## Your assignment
Starting at the line that contains "بیست و یکمین دوره (1149, 405)", return every line through the end of the entries below, exactly and with nothing else.

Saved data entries

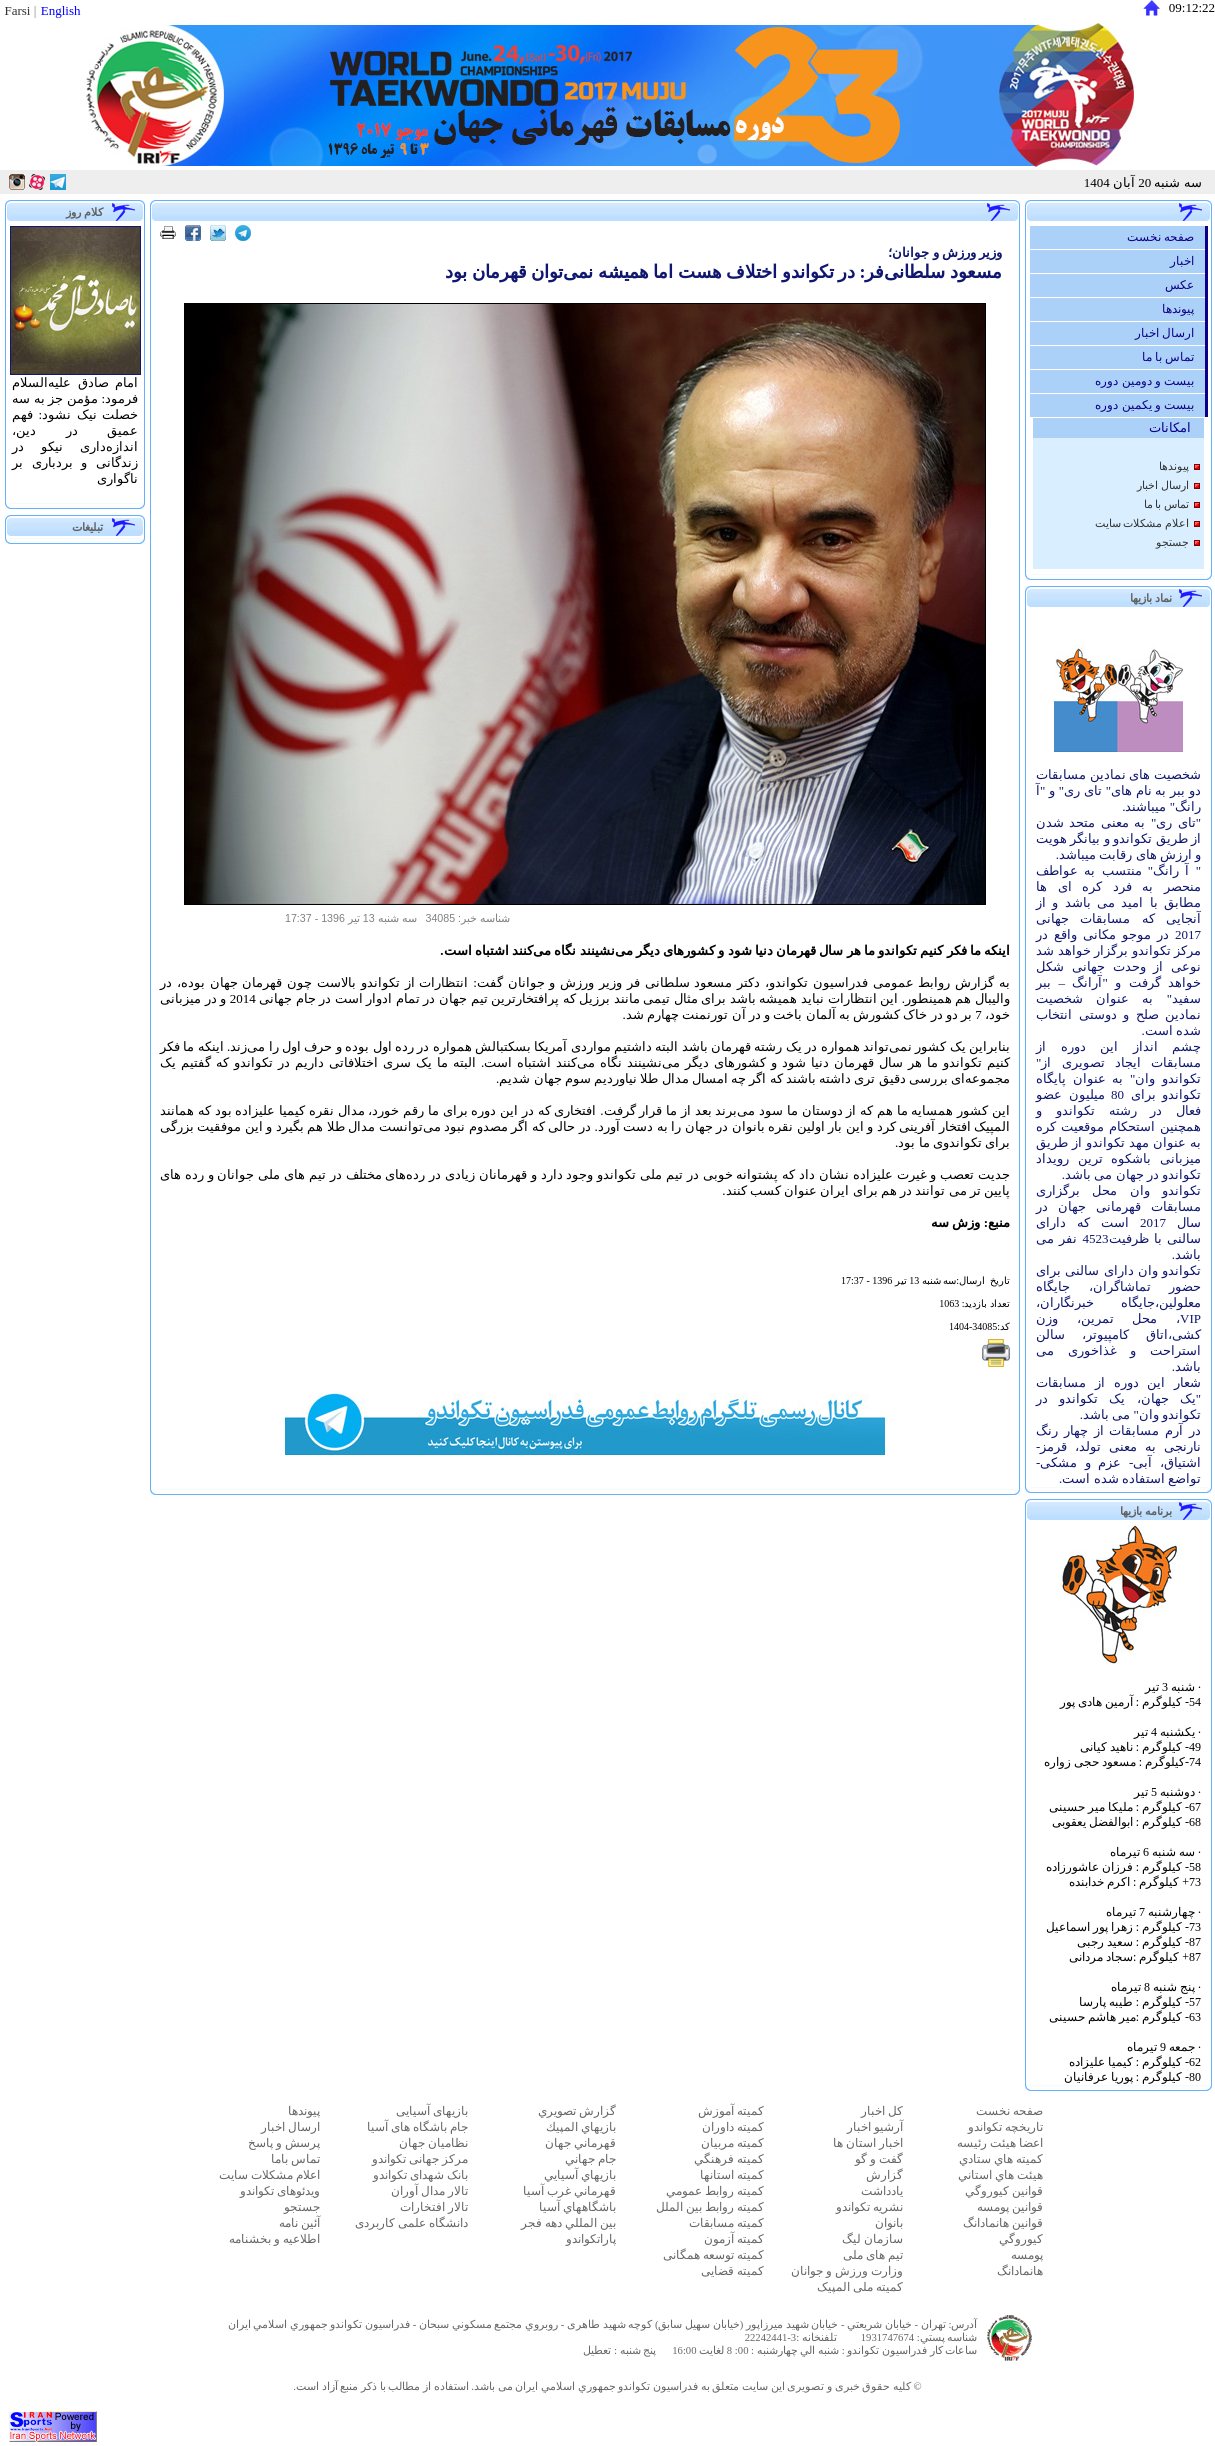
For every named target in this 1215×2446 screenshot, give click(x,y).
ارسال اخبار (1169, 333)
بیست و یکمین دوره (1149, 405)
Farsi (17, 10)
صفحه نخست (1165, 237)
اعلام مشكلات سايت (1142, 523)
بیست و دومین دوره (1149, 381)
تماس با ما (1173, 357)
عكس (1184, 285)
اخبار (1187, 261)
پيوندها (1183, 309)
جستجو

## Exercise solution
بیست و یکمین دوره (1149, 405)
Farsi (17, 10)
صفحه نخست (1165, 237)
اعلام مشكلات سايت (1142, 523)
بیست و دومین دوره (1149, 381)
تماس با ما (1173, 357)
عكس (1184, 285)
اخبار (1187, 261)
پيوندها (1183, 309)
جستجو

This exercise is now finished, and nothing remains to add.